Another commonly used color for symbolism by Fitzgerald is yellow. Normally yellow symbolizes happiness and optimism. However, The Great Gatsby uses it as a way to show corruption. Fitzgerald makes a very peculiar choice when using yellow in this way over a darker color that is more commonly associated with the darkness within a character. With that said, the use of yellow for such a dark theme is very poetic in nature. It is very fitting when in comparison to Gatsby who has a supposedly pleasant lifestyle, but a very corrupt and lonely career as a criminal. Therefore, yellow is constantly seen around Jay Gatsby and his property. One of his most notable possessions is described as a “’big yellow car. New’” by a bystander to the accident . He and Daisy were driving his car around the day that Myrtle was killed. The color of the car represents the corruption of Daisy and Gatsby and their unrepentant murder of Myrtle Wilson. In the aftermath of Myrtle’s death, the garage her husband owns is in a somber chaos. Fitzgerald describes the garage as “lit only by a yellow light in a swinging wire basket overhead” . Even the grieving of Myrtle is corrupt because the man she was married to and the man she had an affair with were mourning her at the same time. Myrtle’s death is surrounded by corruption and crumbling marriages.

Daisy’s name also seems to be full of symbolism. Daisies are a type of wildflower common in the United States. They are white on the outside and yellow on the inside. This seems to be an accurate description for Fitzgerald’s character when discussing her personality. On the outside, she works to make sure people see her as innocent. She is constantly surrounded by white and commonly dresses in the color. When describing Daisy’s most notable features from their childhood, Jordan says, “’She dressed in white, and had a little white roadster…” (Fitzgerald 74). Daisy has always been surrounded in white, even when she was a young girl, she valued the color white over everything else. Now as an adult, she still insists on keeping up the illusion of innocence by continuing to dress in white. And yet, she is truly corrupt within. She was actively having an affair on her husband, she was stringing Gatsby along with no intention of leaving Tom for him, and she was able to kill a woman without remorse.
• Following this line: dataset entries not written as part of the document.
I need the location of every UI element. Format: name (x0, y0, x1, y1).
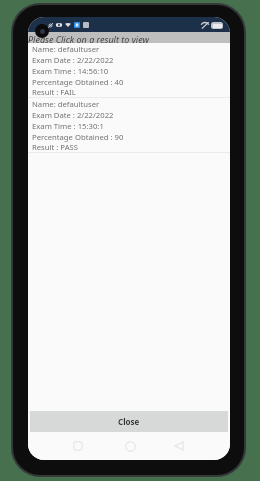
staticText: Exam Date : 2/22/2022 (32, 55, 114, 65)
staticText: Exam Time : 15:30:1 (32, 121, 104, 131)
staticText: Exam Time : 14:56:10 (32, 66, 109, 76)
staticText: Please Click on a result to view (28, 33, 149, 44)
button[interactable]: Name: defaultuser (28, 43, 230, 97)
staticText: Result : PASS (32, 142, 78, 152)
button[interactable]: Back (168, 435, 190, 457)
button[interactable]: Home (119, 435, 141, 457)
staticText: Name: defaultuser (32, 44, 100, 54)
button[interactable]: Close (30, 411, 228, 432)
button[interactable]: Please Click on a result to view (28, 32, 230, 43)
button[interactable]: Name: defaultuser (28, 98, 230, 152)
staticText: Name: defaultuser (32, 99, 100, 109)
button[interactable]: Recents (67, 435, 89, 457)
staticText: Percentage Obtained : 40 (32, 77, 124, 87)
staticText: Exam Date : 2/22/2022 (32, 110, 114, 120)
staticText: Result : FAIL (32, 87, 76, 97)
staticText: Percentage Obtained : 90 (32, 132, 124, 142)
staticText: Close (118, 416, 140, 427)
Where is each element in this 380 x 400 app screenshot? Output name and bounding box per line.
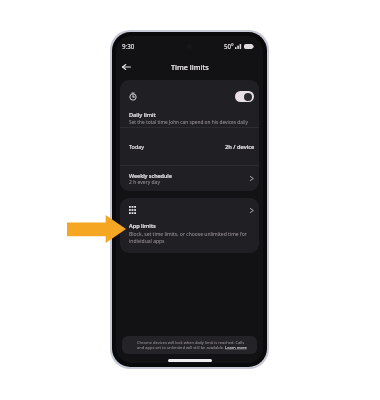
staticText: App limits [129, 222, 156, 230]
staticText: Set the total time John can spend on his… [129, 119, 248, 126]
button[interactable]: Today [120, 128, 259, 165]
staticText: 9:30 [122, 42, 135, 50]
button[interactable]: App limits [120, 198, 259, 253]
staticText: Weekly schedule [129, 172, 172, 179]
staticText: Daily limit [129, 111, 156, 119]
button[interactable]: Back [118, 59, 134, 75]
button[interactable]: Daily limit toggle [120, 80, 259, 127]
staticText: Chrome devices will lock when daily limi… [137, 340, 247, 350]
staticText: Today [129, 143, 144, 150]
staticText: 50° [224, 42, 234, 50]
staticText: Time limits [171, 62, 209, 72]
button[interactable]: Weekly schedule [120, 166, 259, 191]
button[interactable]: Daily limit toggle [235, 91, 254, 102]
staticText: Block, set time limits, or choose unlimi… [129, 231, 247, 245]
staticText: 2h / device [225, 143, 255, 151]
staticText: 2 h every day [129, 179, 160, 186]
button[interactable]: Chrome devices will lock when daily limi… [122, 336, 257, 354]
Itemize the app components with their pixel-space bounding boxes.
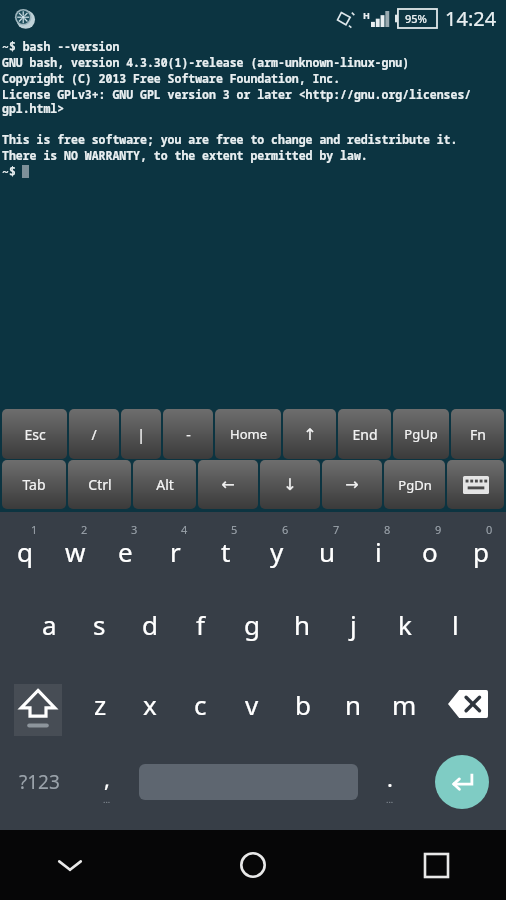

Fitzgerald uses many colors to symbolize the themes shown in his novel, The Great Gatsby. He uses the color white to showcase innocence as seen with Daisy and her constant usage of the color white. Yellow is used to represent corruption, mainly seen with Gatsby’s yellow car and the murder of Myrtle. White and yellow play off each other, not only showing the complexity of The Great Gatsby, but also showing the complexity of F. Scott Fitzgerald’s work as a whole. The Great Gatsby is a novel full of outrageous parties, doomed lovers, and failed marriages.

 

Bibliography

  1. Fitzgerald, F. Scott. The Great Gatsby. Scribner, 2004.